**TASK GOAL:**
If a record holds a picture, drop the picture and repeat everything else word for word.

EXTRACTED ENTRIES below:

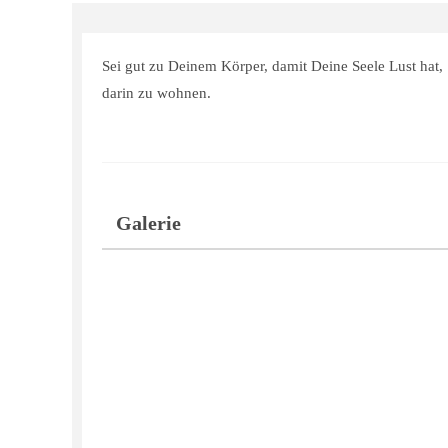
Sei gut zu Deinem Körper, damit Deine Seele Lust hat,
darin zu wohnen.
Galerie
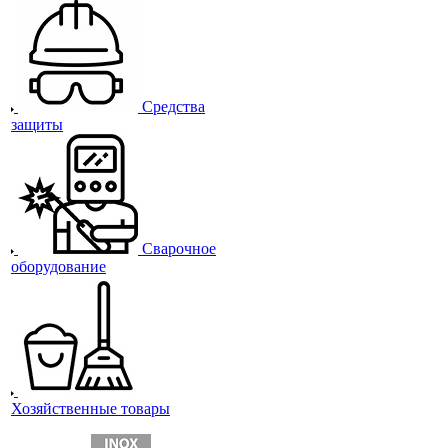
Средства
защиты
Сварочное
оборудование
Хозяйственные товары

End of EXTRACTED ENTRIES.

**RESPONSE TO THE TASK:**
Sei gut zu Deinem Körper, damit Deine Seele Lust hat,
darin zu wohnen.
Galerie
Средства
защиты
Сварочное
оборудование
Хозяйственные товары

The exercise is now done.